Re: Venting about forums.debian.net

[Greg Wooledge <greg@wooledge.org>]

On Tue, Jan 20, 2026 at 12:03:38 +0000, Steve McIntyre wrote:
> svetlana@members.fsf.org wrote:
> >Are they not required to follow do_not_track http headers or robots.txt ? If LLM robots do not obey these
> >instructions, they should be probably reported to their hosting provider.
> 
> Hahahaha. No.
> 
> The current crop of LLM morons do not care at all about following
> accepted rules or norms. They just want to grab all the data, screw
> everybody else. They're ignoring robots.txt, so service admins started
> blocking netblocks some time ago.
> 
> Now we have the LLM morons using botnets to evade those blocks. We
> have massive amounts of downloads coming from random residential IPs
> all over the world, carefully spread out to make it more difficult to
> block them.
> 
> These morons are why we can't have nice things.

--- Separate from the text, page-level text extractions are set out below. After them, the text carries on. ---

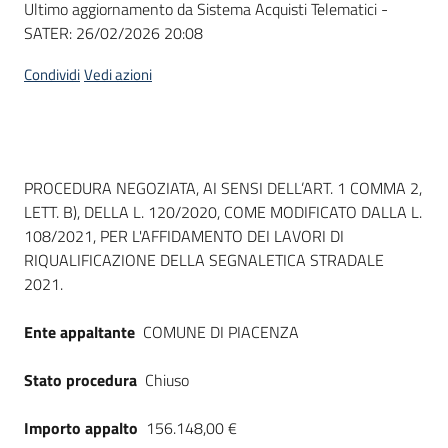
Ultimo aggiornamento da Sistema Acquisti Telematici -
acquisto
SATER:
26/02/2026 20:08
Condividi
Vedi azioni
Supporto
Piattaforme
Dati del bando
PROCEDURA NEGOZIATA, AI SENSI DELL’ART. 1 COMMA 2,
telematiche
LETT. B), DELLA L. 120/2020, COME MODIFICATO DALLA L.
108/2021, PER L'AFFIDAMENTO DEI LAVORI DI
RIQUALIFICAZIONE DELLA SEGNALETICA STRADALE
2021.
Ente appaltante
COMUNE DI PIACENZA
English
site
Stato procedura
Chiuso
Importo appalto
156.148,00 €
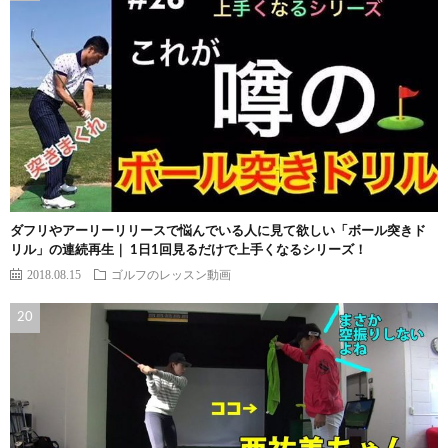
ダフリやアーリーリリースで悩んでいる人に見て欲しい「ボール突きド
リル」の連続再生｜ 1日1回見るだけで上手くなるシリーズ！
2018.08.15
ゴルフのレッスン動画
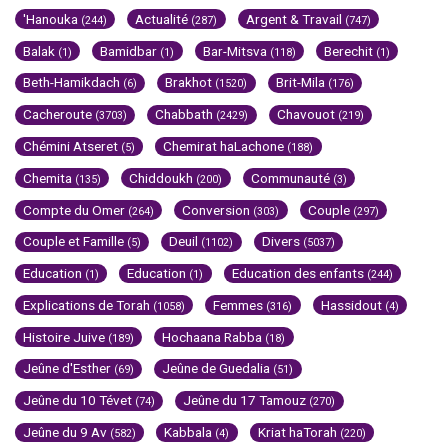
'Hanouka
Actualité
Argent & Travail
(244)
(287)
(747)
Balak
Bamidbar
Bar-Mitsva
Berechit
(1)
(1)
(118)
(1)
Beth-Hamikdach
Brakhot
Brit-Mila
(6)
(1520)
(176)
Cacheroute
Chabbath
Chavouot
(3703)
(2429)
(219)
Chémini Atseret
Chemirat haLachone
(5)
(188)
Chemita
Chiddoukh
Communauté
(135)
(200)
(3)
Compte du Omer
Conversion
Couple
(264)
(303)
(297)
Couple et Famille
Deuil
Divers
(5)
(1102)
(5037)
Education
Education
Education des enfants
(1)
(1)
(244)
Explications de Torah
Femmes
Hassidout
(1058)
(316)
(4)
Histoire Juive
Hochaana Rabba
(189)
(18)
Jeûne d'Esther
Jeûne de Guedalia
(69)
(51)
Jeûne du 10 Tévet
Jeûne du 17 Tamouz
(74)
(270)
Jeûne du 9 Av
Kabbala
Kriat haTorah
(582)
(4)
(220)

I can confirm this.  My own wiki was slammed really hard by this,
resulting in my having to take substantial actions to limit the
availability of some "pages".

The issue isn't even that the LLM bots are harvesting every wiki page.
If it were only that, I wouldn't mind.  The first problem is wikis allow
you to request the difference between any two revision of a page.  So,
let's say a page has 100 revisions.  You can request the diff between
revision 11 and revision 37.  Or the diff between revision 14 and
revision 69.  And so on, and so on.

What happens is the bots request *every single combination* of these
diffs, each one from a random IP address, often (but not always) with
a falsified user-agent header.

I've blocked all the requests that give a robotic user-agent, but there's
really nothing I can do about the ones that masquerade as Firefox or
whatever, unless I need to take it a step further and block all requests
that ask for a diff.  I haven't had to do that yet.  Maybe the LLM herders
have finally put *some* thought into what they're doing and reduced the
stupidity level...?  Dunno.

Compounding that, MoinMoin has some sort of bizarre calendar thing
that I've never used and don't really understand.  But apparently
there's a potential page for every single date in a range that spans
multiple centuries.  I've deleted all of those pages *multiple* times,
but spam bots got those pages into their "try to edit" caches, so they
kept coming back.  Meanwhile, the LLM harvesters got those pages into
their "try to fetch" caches, so they would keep requesting them, even
though the pages didn't exist any longer.

So, another action I had to take was to block every request that tries
to hit one of those calendar pages, at the web server level, before it
could even make it to the wiki engine.

So, I've got this:

# less /etc/nginx/conf.d/badclient.conf 
map $http_user_agent $badclient {
        default                 0;

        "~BLEXBot/"             1;
        "~ClaudeBot/"           1;
        "~DotBot/"              1;
        "~facebookexternalhit/" 1;
        "~PetalBot;"            1;
        "~SemrushBot"           1;
        "~Thinkbot/"            1;
        "~Twitterbot/"          1;

        "~BadClient/"           2;
}

map $request_uri $badrequest {
        default                 0;
        "~/MonthCalendar/"      1;
        "~/MonthCalendar\?"     1;
        "~/SampleUser/"         1;
        "~/WikiCourse/"         1;
        "~/WikiKurs/"           1;
}

And this:

# less /etc/nginx/sites-enabled/mywiki.wooledge.org 
server {
    listen 80;
    listen 443 ssl;
    server_name mywiki.wooledge.org;

    if ($badclient) {
        return 403;
    }
    if ($badrequest) {
        return 403;
    }
    ...
}

So far, these changes (combined with the brute force removal of the
MonthCalendar et al. pages) have been sufficient.